# Trimming nails



## sassykat6181 (Nov 28, 2012)

Do you all trim your LGDs nails? I want to trim them, especially the double dew claws in the back but my husband says their nails are for defense. We have coyotes around, but really haven't seen any in our pasture since we put the dogs out there a year ago. No other predators for the dogs to worry about


----------



## deerbunnyfarm (Dec 14, 2015)

I don't have an lgd but I can't see how having long dewclaws would be self defense. Those things rip off so easily I can't see what use they would be!


----------



## sassykat6181 (Nov 28, 2012)

I think all the claws need a trim, not just the dew claws.
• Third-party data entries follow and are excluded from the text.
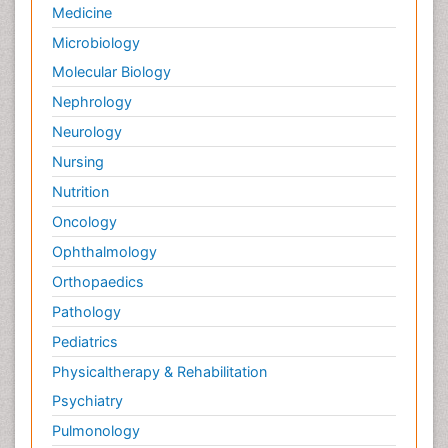
Medicine
Microbiology
Molecular Biology
Nephrology
Neurology
Nursing
Nutrition
Oncology
Ophthalmology
Orthopaedics
Pathology
Pediatrics
Physicaltherapy & Rehabilitation
Psychiatry
Pulmonology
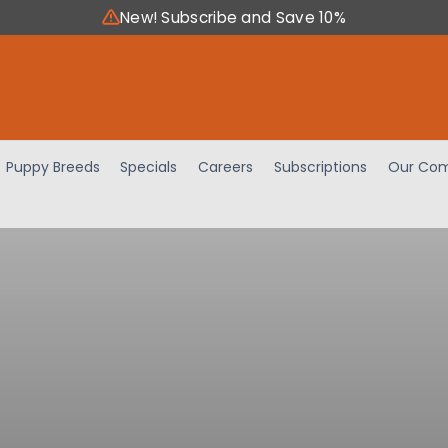
New! Subscribe and Save 10%
Puppy Breeds
Specials
Careers
Subscriptions
Our Com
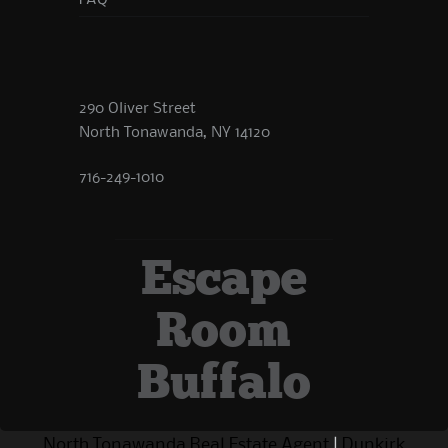
FAQ
290 Oliver Street
North Tonawanda, NY 14120
716-249-1010
Escape
Room
Buffalo
North Tonawanda Real Estate Agent
|
Dunkirk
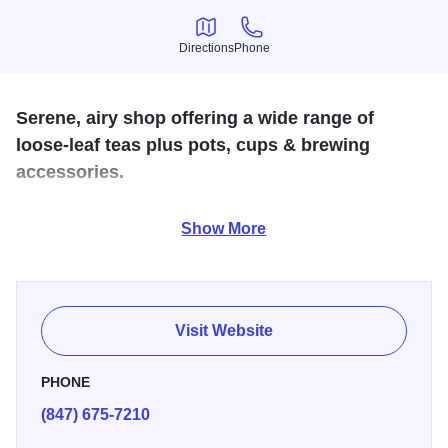
Directions
Phone
Directions
Phone
Serene, airy shop offering a wide range of
loose-leaf teas plus pots, cups & brewing
accessories.
Providing loose-leaf teas direct from origin, paired with
Show More
imaginative teawares. Visit us and let our knowledgeable
staff, top-notch tea, and low-pressure shopping
environment guide your tea journey.
Visit Website
PHONE
(847) 675-7210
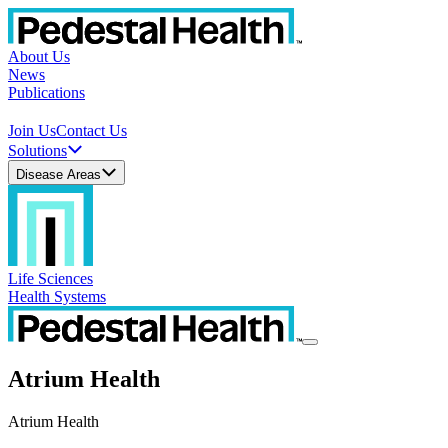
About Us
News
Publications
Join Us
Contact Us
Solutions
Disease Areas
Life Sciences
Health Systems
Atrium Health
Atrium Health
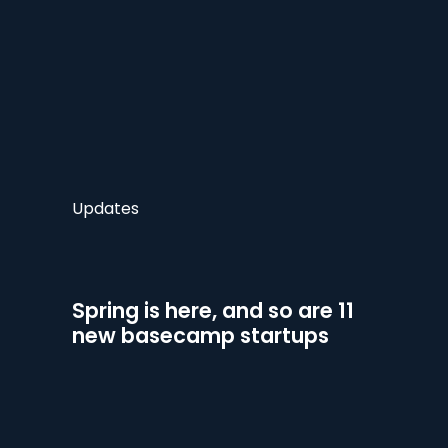
Updates
Spring is here, and so are 11
new basecamp startups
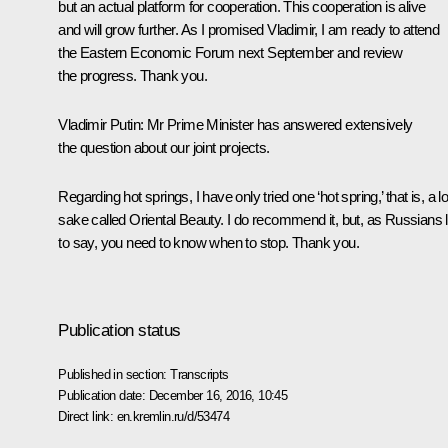
but an actual platform for cooperation. This cooperation is alive
and will grow further. As I promised Vladimir, I am ready to attend
the Eastern Economic Forum next September and review
the progress. Thank you.
Vladimir Putin:
Mr Prime Minister has answered extensively
the question about our joint projects.
Regarding hot springs, I have only tried one ‘hot spring,’ that is, a l
sake called Oriental Beauty. I do recommend it, but, as Russians l
to say, you need to know when to stop. Thank you.
Publication status
Published in section:
Transcripts
Publication date:
December 16, 2016, 10:45
Direct link:
en.kremlin.ru/d/53474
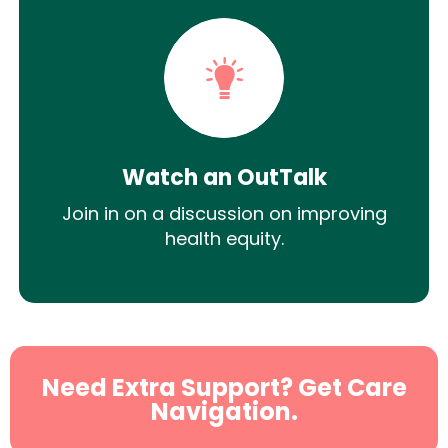
Watch an OutTalk
Join in on a discussion on improving
health equity.
Need Extra Support? Get Care
Navigation.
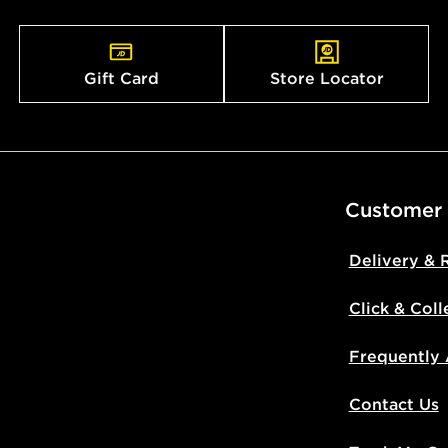
countries.
Selected del
Gift Card
Store Locator
be guarante
Visit our de
UK and Inter
Customer
Delivery & 
Click & Coll
Frequently
Contact Us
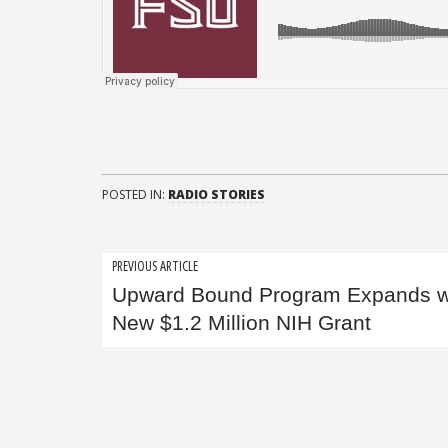
POSTED IN:
RADIO STORIES
Post
PREVIOUS ARTICLE
Upward Bound Program Expands w
navigation
New $1.2 Million NIH Grant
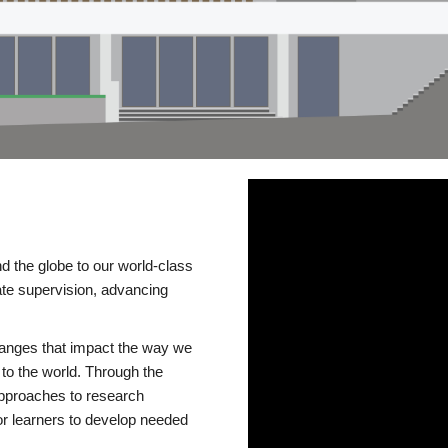
d the globe to our world-class
te supervision, advancing
changes that impact the way we
to the world. Through the
 approaches to research
or learners to develop needed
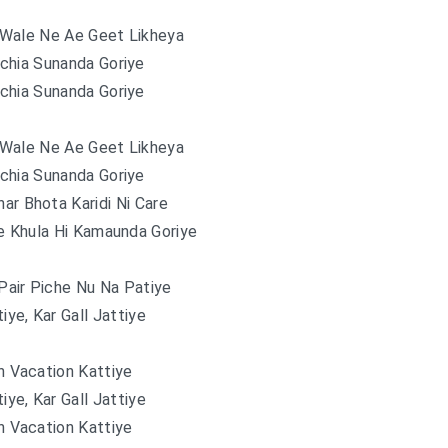
Wale Ne Ae Geet Likheya
chia Sunanda Goriye
chia Sunanda Goriye
Wale Ne Ae Geet Likheya
chia Sunanda Goriye
ar Bhota Karidi Ni Care
e Khula Hi Kamaunda Goriye
Pair Piche Nu Na Patiye
tiye, Kar Gall Jattiye
 Vacation Kattiye
tiye, Kar Gall Jattiye
 Vacation Kattiye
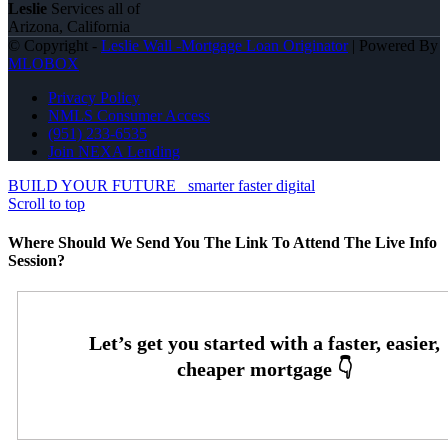
Leslie
Services all of
Arizona, California
© Copyright -
Leslie Wall -Mortgage Loan Originator
| Powered By
MLOBOX
Privacy Policy
NMLS Consumer Access
(951) 233-6535
Join NEXA Lending
BUILD YOUR FUTURE
smarter faster digital
Scroll to top
Where Should We Send You The Link To Attend The Live Info
Session?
I just don't see his point that the long nails are their defense. I think their bite would be their defense


----------



## deerbunnyfarm (Dec 14, 2015)

Yeah, long nails on a dog can actually hinder their movements, not to mention the pain.


----------



## sassykat6181 (Nov 28, 2012)

Well he always says ok when I hear from the "gurus" on the forum  lol. So I'm just going to trim them


----------



## nicolemackenzie (Dec 27, 2014)

Yeah, dogs don't use their nails as defense and those dewclaws rip off as mentioned. Overgrown nails are more apt to catch and break and overgrown nails effect the foot by spreading the toes causing discomfort. If you don't trim them the quicks grow out and it becomes harder to keep the nails cut short.


----------



## sassykat6181 (Nov 28, 2012)

They'll both be getting trims this weekend. Fortunately for us both they have white nails


----------



## Suzanne_Tyler (Jul 19, 2014)

I learned the hard way to keep my LGD's nails trimmed the winter before last when his dewclaw had grown a all the way around and back in and he was bleeding


----------



## sassykat6181 (Nov 28, 2012)

Ouch, yikes. Surprsingly their nails aren't very long. But we have hard dry ground. The dew claws need trimming, but not much


----------



## toth boer goats (Jul 20, 2008)

Yes, trim the dew claws.


----------